AIM OF THE TASK:
Because the pictures are not wanted, reproduce the rest of the records below exactly as they stand.

MATERIAL FOR THIS TASK:
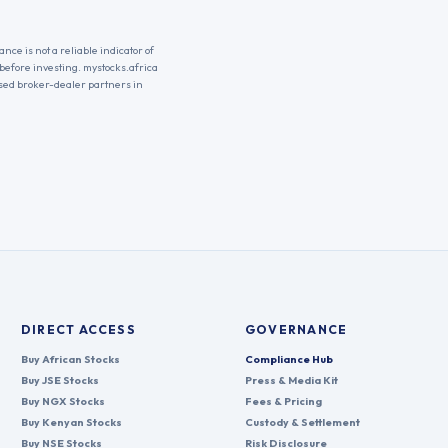
nce is not a reliable indicator of
 before investing. mystocks.africa
nsed broker-dealer partners in
DIRECT ACCESS
GOVERNANCE
Buy African Stocks
Compliance Hub
Buy JSE Stocks
Press & Media Kit
Buy NGX Stocks
Fees & Pricing
Buy Kenyan Stocks
Custody & Settlement
Buy NSE Stocks
Risk Disclosure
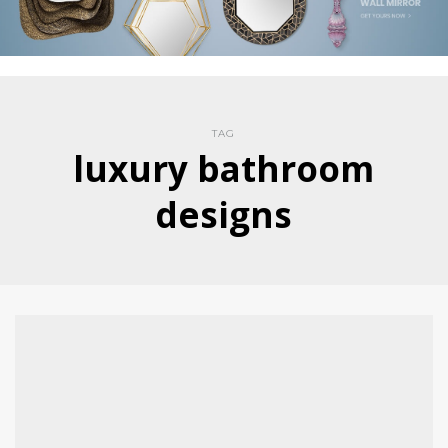
TAG
luxury bathroom
designs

OUTPUT BELOW:
nce is not a reliable indicator of
 before investing. mystocks.africa
nsed broker-dealer partners in
DIRECT ACCESS
GOVERNANCE
Buy African Stocks
Compliance Hub
Buy JSE Stocks
Press & Media Kit
Buy NGX Stocks
Fees & Pricing
Buy Kenyan Stocks
Custody & Settlement
Buy NSE Stocks
Risk Disclosure
TAG
luxury bathroom
designs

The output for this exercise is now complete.